Но и в новой комнате я не успокоился, не хотел оставаться на Кубе. А в Гаване того и гляди кровь польется. Обстановка так накалилась. Мачадо возомнил о себе невесть что… И с работой у меня — никуда. Только пристроишься — раз! — забастовка, и все боком. Политики выгадывали свой интерес, потеряли всякий стыд и совесть. Мачадо только и знал, что писать письма Примо де Ривере или кататься на цеппелине — завел такую моду на ипподроме. А оркестр внизу наяривает для его услады соны. Ну, полное паскудство!
Меня всякими сказками о Кубе не проведешь. Я про нее знаю все вдоль и поперек, знаю, «где каждая птичка прячет яичко». Нет, Трехо убили не случайно. Я в тот день плотничал на улице Орнос, помню все, как сейчас. Работаю, значит, и вдруг слышу выстрелы. Университет был закрыт уже давно. Вся жизнь замерла, застыла. Куба республикой называлась, а на деле — пустые слова. Рафаэль Трехо был первым политическим вожаком, которого в Гаване пристрелили мачадовские солдаты.
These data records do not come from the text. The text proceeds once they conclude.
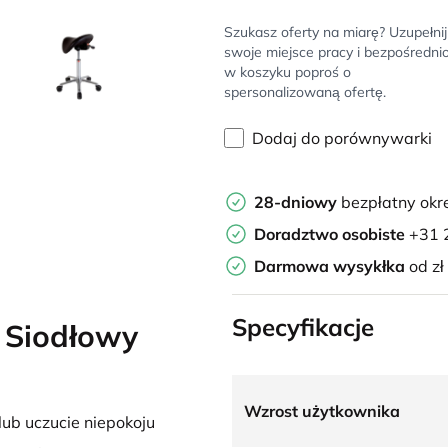
Szukasz oferty na miarę? Uzupełnij
swoje miejsce pracy i bezpośredni
w koszyku poproś o
spersonalizowaną ofertę.
Dodaj do porównywarki
28-dniowy
bezpłatny okr
Doradztwo osobiste
+31 
Darmowa wysykłka
od zł
Specyfikacje
 Siodłowy
Wzrost użytkownika
lub uczucie niepokoju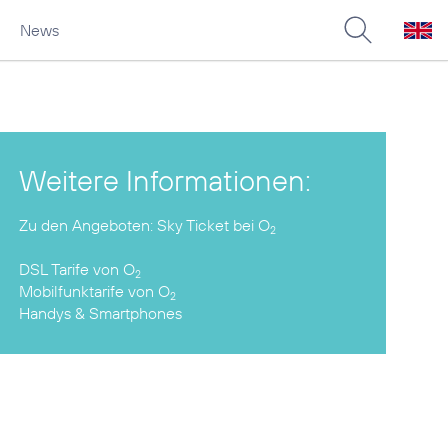
News
Weitere Informationen:
Zu den Angeboten:
Sky Ticket bei O
2
DSL Tarife
von O
2
Mobilfunktarife
von O
2
Handys & Smartphones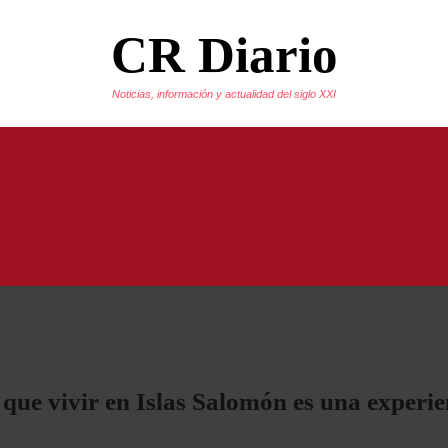
CR Diario
Noticias, información y actualidad del siglo XXI
 que vivir en Islas Salomón es una experie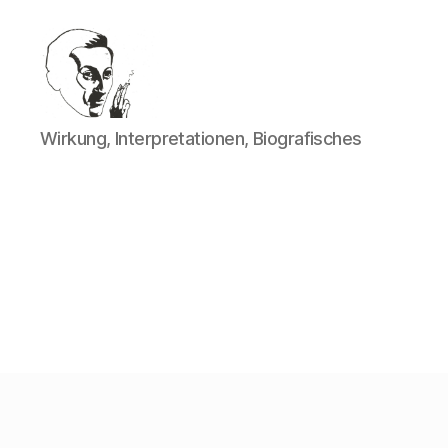
Walter
Wirkung, Interpretationen, Biografisches
Mehring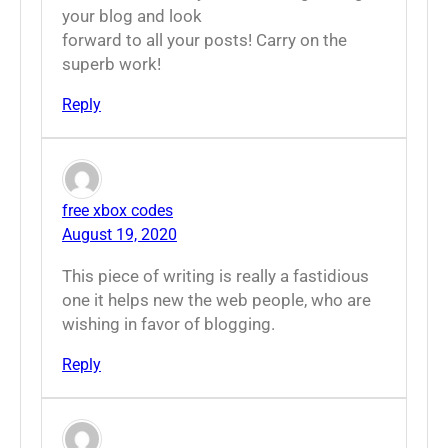
your blog and look
forward to all your posts! Carry on the
superb work!
Reply
free xbox codes
August 19, 2020
This piece of writing is really a fastidious
one it helps new the web people, who are
wishing in favor of blogging.
Reply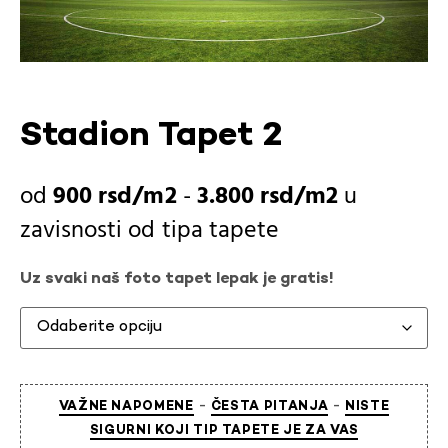
Stadion Tapet 2
900
rsd
-
3.800
rsd
u
zavisnosti od
tipa tapete
Uz svaki naš foto tapet lepak je gratis!
-
-
VAŽNE NAPOMENE
ČESTA PITANJA
NISTE
SIGURNI KOJI TIP TAPETE JE ZA VAS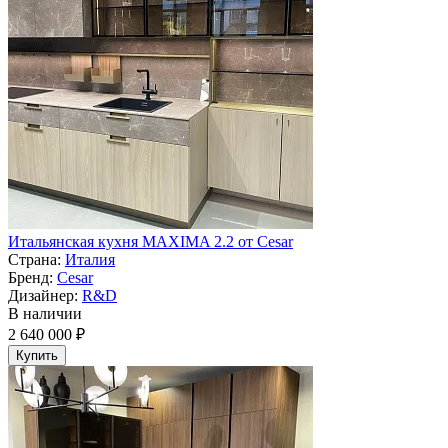
Итальянская кухня MAXIMA 2.2 от Cesar
Страна:
Италия
Бренд:
Cesar
Дизайнер:
R&D
В наличии
2 640 000 ₽
Купить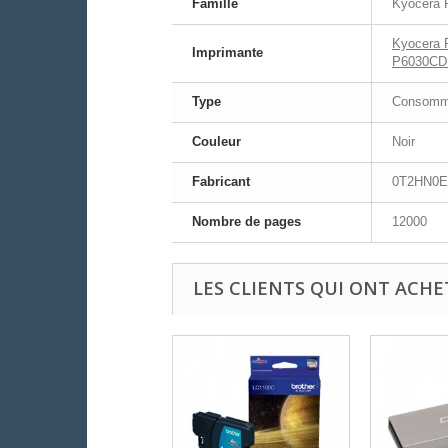
Famille
Kyocera 
Kyocera
Imprimante
P6030CD
Type
Consomma
Couleur
Noir
Fabricant
0T2HN0
Nombre de pages
12000
LES CLIENTS QUI ONT ACHE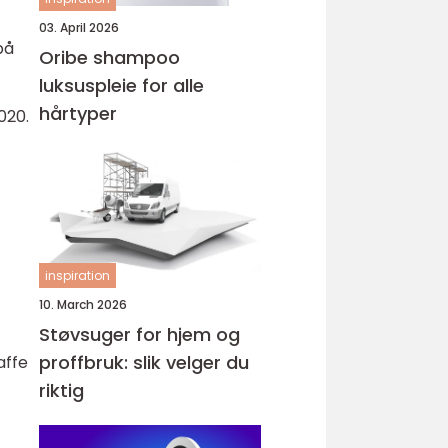
03. April 2026
på
Oribe shampoo
luksuspleie for alle
hårtyper
020.
inspiration
10. March 2026
Støvsuger for hjem og
proffbruk: slik velger du
affe
riktig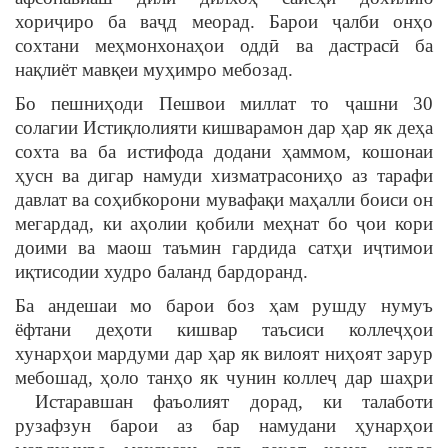
хориҷиро ба ваҷд меорад. Барои ҷалби онҳо
сохтани меҳмонхонаҳои оддӣ ва дастрасӣ ба
нақлиёт мавқеи муҳимро мебозад.
Бо пешниҳоди Пешвои миллат то ҷашни 30
солагии Истиқлолияти кишварамон дар ҳар як деҳа
сохта ва ба истифода додани ҳаммом, кошонаи
ҳусн ва дигар намуди хизматрасониҳо аз тарафи
давлат ва соҳибкорони мувафақи маҳалли боиси он
мегардад, ки аҳолии қобили меҳнат бо ҷои кори
доими ва маош таъмин гардида сатҳи иҷтимои
иқтисодии худро баланд бардоранд.
Ба андешаи мо барои боз ҳам рушду нумуъ
ёфтани деҳоти кишвар таъсиси коллеҷҳои
хунарҳои мардуми дар ҳар як вилоят ниҳоят зарур
мебошад, ҳоло танҳо як чунин коллеҷ дар шаҳри
Истаравшан фаъолият дорад, ки талаботи
рузафзун барои аз бар намудани ҳунарҳои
Я, когда подымался по улице Сан-Ласаро, сразу увидел, что она забита полицейскими — пешими и на конях. Полицейским только дай попугать народ лошадьми — таких громадных в Галисии я не встречал. Поставят их на дыбы, те ржут, мотают головами. А полицейские поглядывают, кого бы дубинкой огреть. В парке Масео было полно студентов, которые решили идти к университету. Они шли, выкрикивая лозунги, и у маленького сада — он и сейчас на том же месте — попали в ловушку. Говорят, что Рафаэль Трехо кричал: «Да здравствует свободная Куба!» — и что полицейские напали на студентов, а его сразу прошили пулями. Трехо умер через несколько часов в больнице «Скорой помощи». Хоронил Рафаэля весь город. За гробом шли студенты, рабочие, целые семьи… Я до самого кладбища не дошел, но стоял, смотрел на людей, потому что лучше все увидеть самому, чем знать со слов.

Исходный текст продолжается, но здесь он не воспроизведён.